By and large, the same behaviour in other cultures e.g. English or Spanish can be indicative of an adaptive response to a stressful situation. It is on this note that Fogel et al., (2022) submit that in order to gain an understanding of a patient’s cultural identity, the psychiatrist will have to take note of the patient’s ethnicity, orientation, socio-economic status and religious belief. This will help him address cultural concerns that are relevant to the patient’s mental health diagnosis and treatment.
How counsellors and psychotherapists contribute to the well-being of people with mental health issues
Counsellors are mental health professionals that help patients scale through their difficulties by developing problems. They do not diagnose mental health cases but rather work with their clients to improve their mental health and develop new ideas on how to build resilience and regain sanity. Counsellors contribute to the well-being of mentally ill patients by helping them to: develop a positive identity, self-manage their condition develop valued social roles (Slade, 2009); be actively involved in making decisions that concerns them and their condition (Tomes, 200); change their former behaviours which probably have been unhealthy for them, thus deteriorating their mental health; take on challenges without fear and in a healthy manner such that it will improve their confidence and boost their morale and productivity level; get acquainted to their mental condition, the reason(s) behind them and possible solutions and accommodate their condition in order to give room for healing; and get rid of stress in order to feel better and understand how to cope with the condition 9Vision, Counselling and Psychology, 2023).

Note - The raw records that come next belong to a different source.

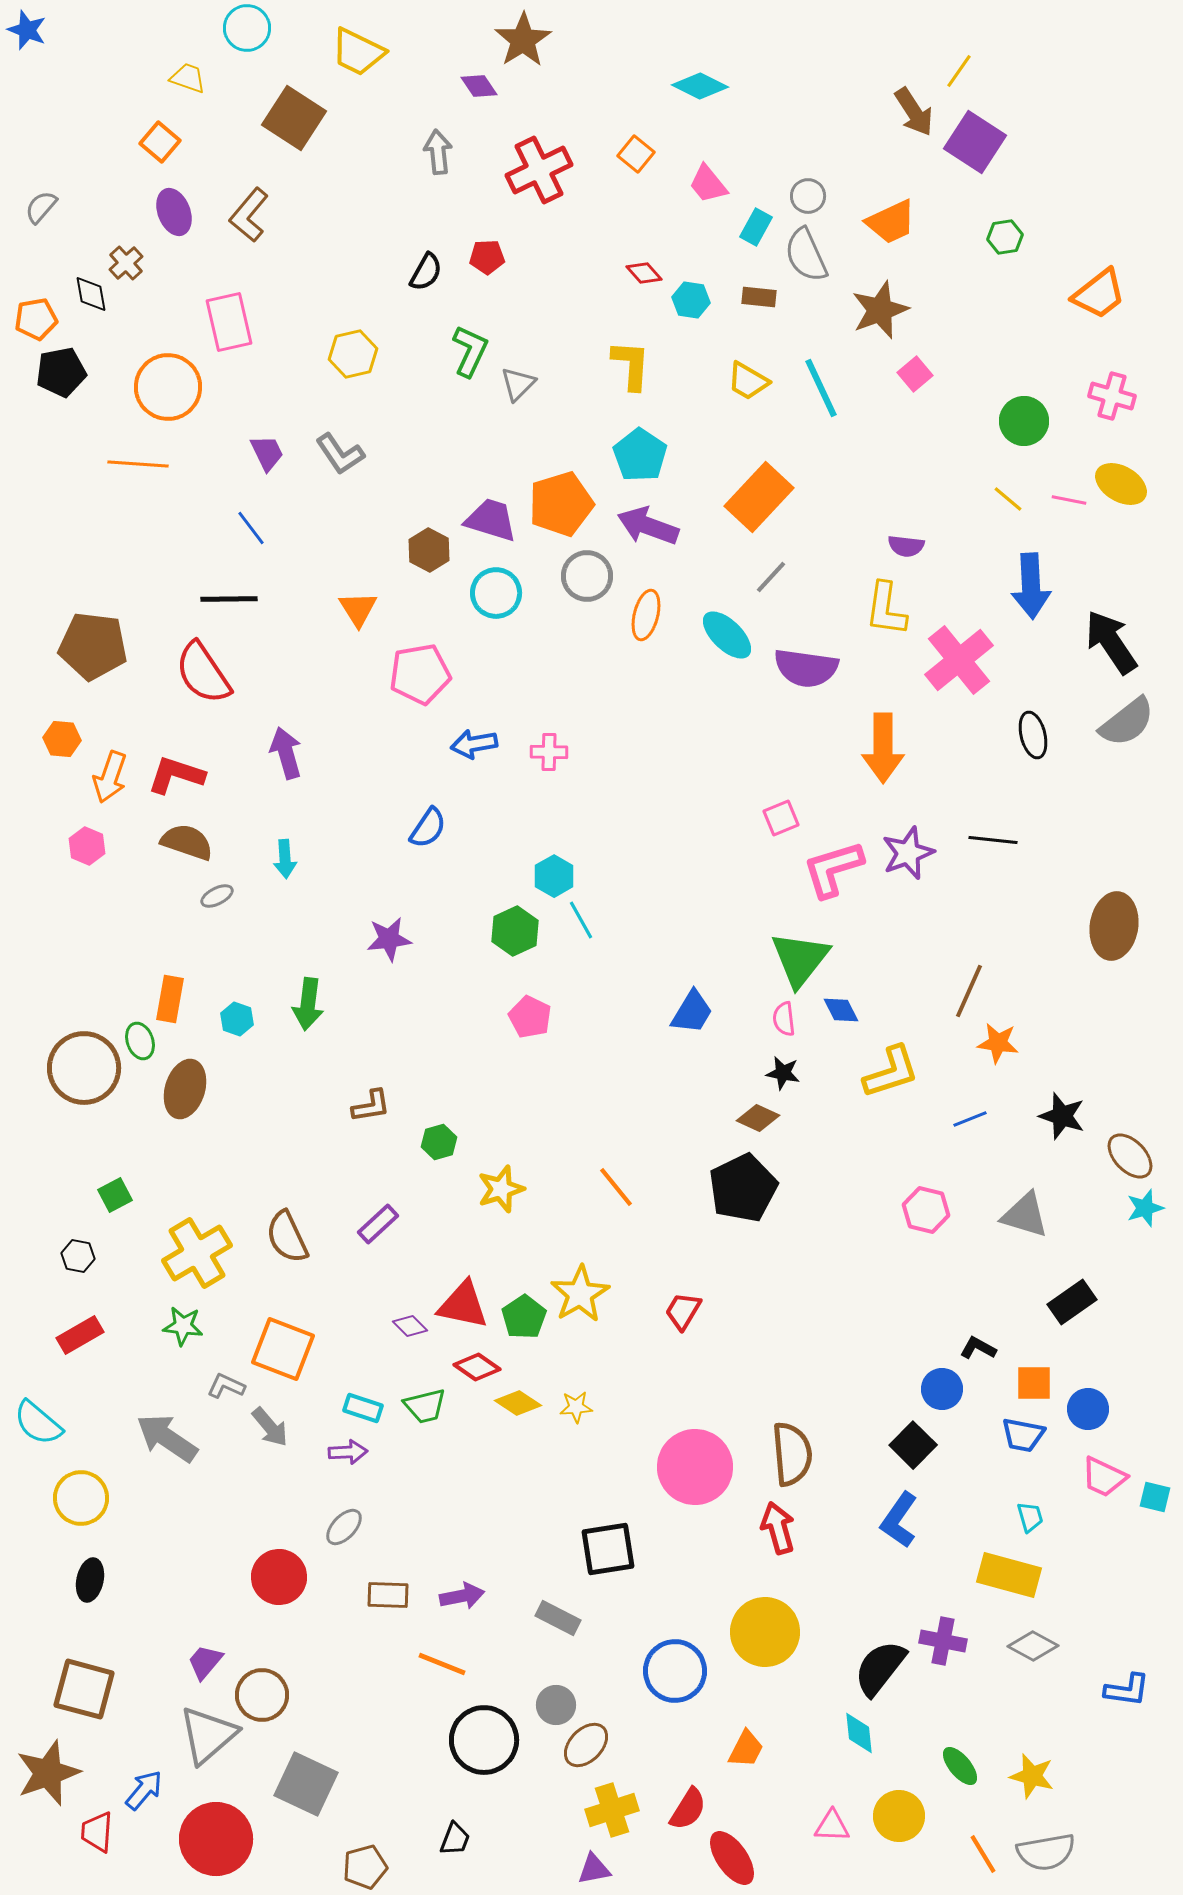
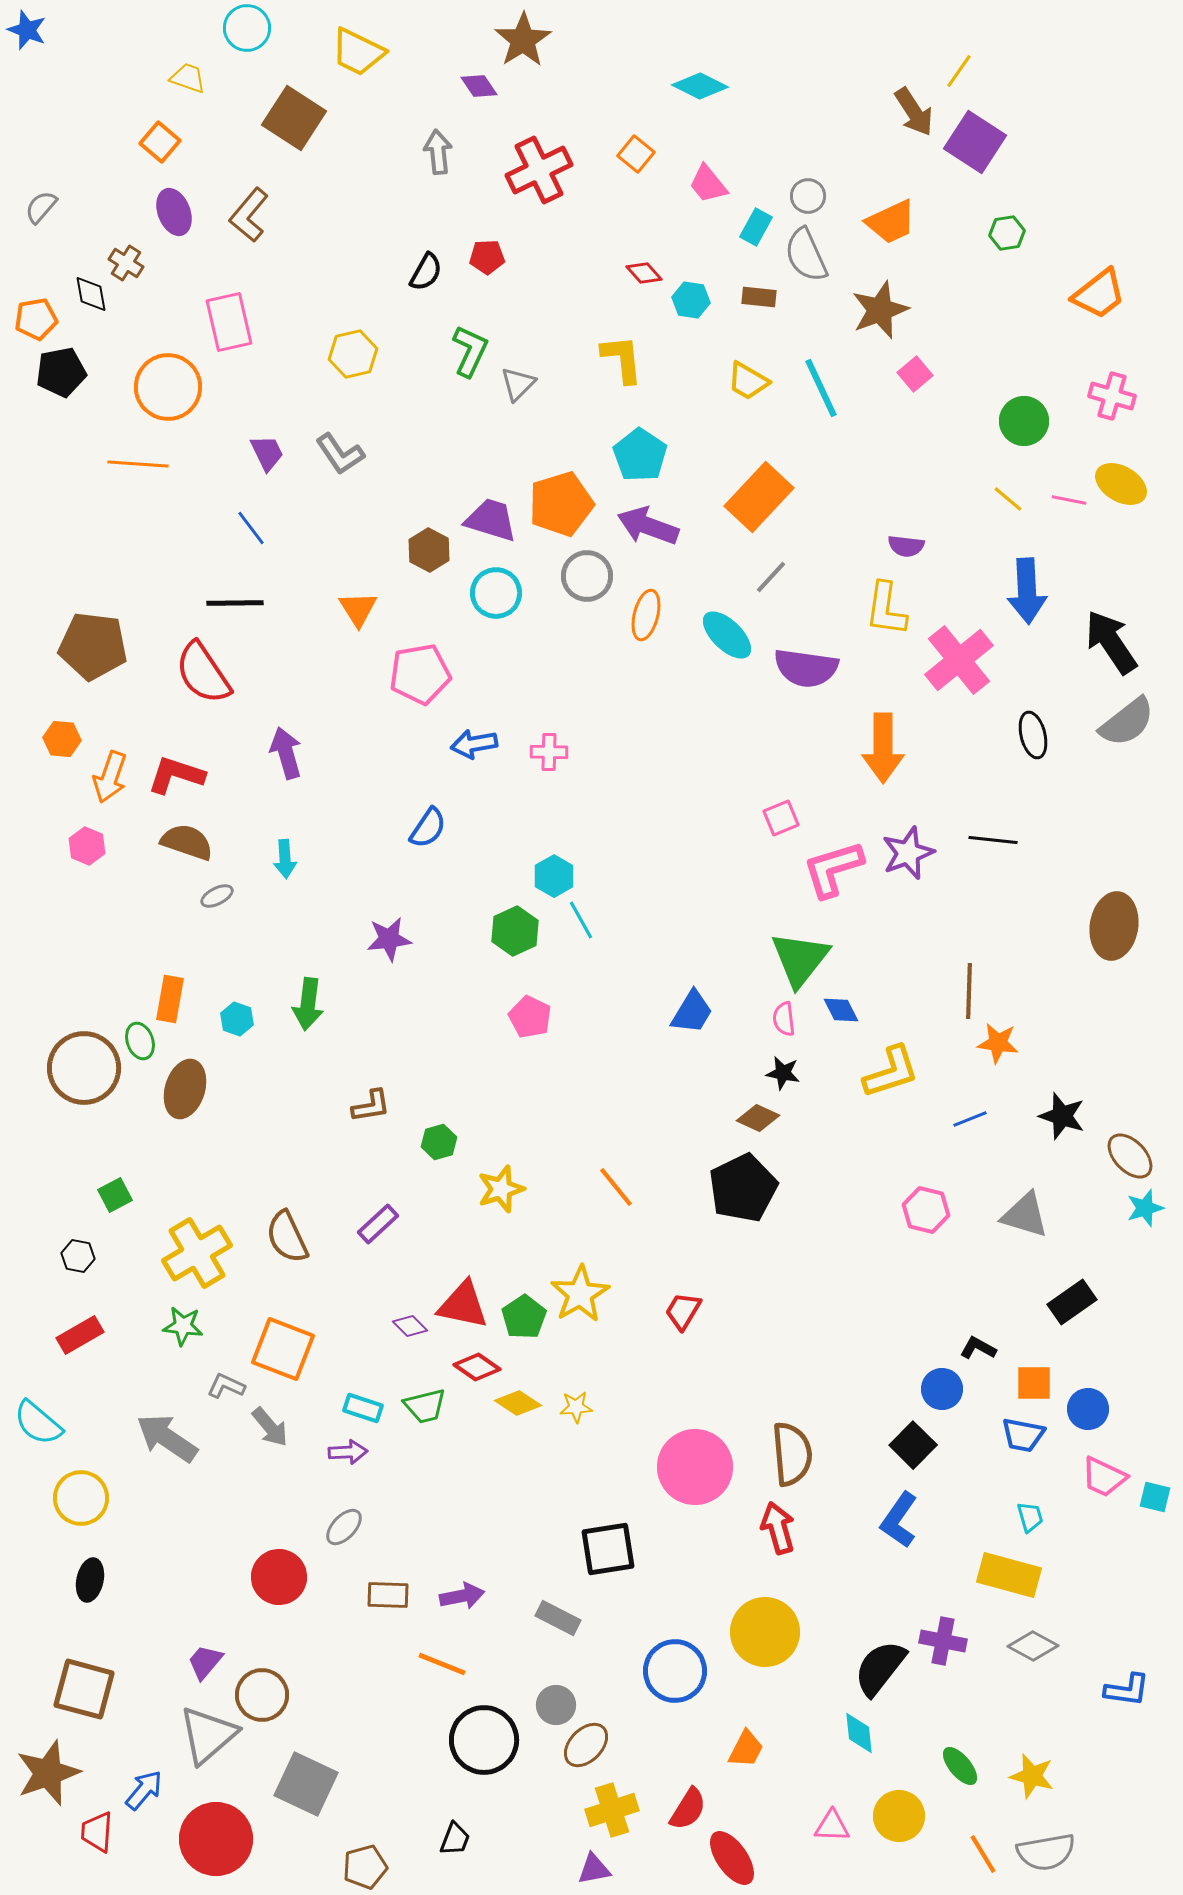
green hexagon at (1005, 237): moved 2 px right, 4 px up
brown cross at (126, 263): rotated 16 degrees counterclockwise
yellow L-shape at (631, 365): moved 9 px left, 6 px up; rotated 10 degrees counterclockwise
blue arrow at (1031, 586): moved 4 px left, 5 px down
black line at (229, 599): moved 6 px right, 4 px down
brown line at (969, 991): rotated 22 degrees counterclockwise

On the other hand, psychotherapists also contribute to the well-being of mentally ill patients by helping them to: be aware of wrong ways of thinking and their implications on their mental health; identifying strategies to manage stress and apply consciousness and relaxing techniques like sober reflection, mediation and even breathing excises; embrace their condition by understanding the symptoms, history and patterns of their mental illness (Philbrick et al., 2012). Psychotherapists also help their clients by: monitoring their emotional responses in order to raise awareness of their impact, creating a safety plan to assist clients who habour suicidal thoughts, and utilise coping mechanisms like contacting friends, relatives or family and different types of therapies e.g. Cognitive Behavioural Therapy (CBT) to help their clients become well.
Conclusion
This report is based on an evaluation of the current mental health system in Australia and the role counsellors and psychotherapists play. The report exhaustively discussed mental health in Australia, analyzing statistical reports on the views of Australians regarding mental health issues, the number of people that are affected. Overall, the report assessed the attitudes of the Australian population, specifically the general public and psychiatrists towards mental health challenges.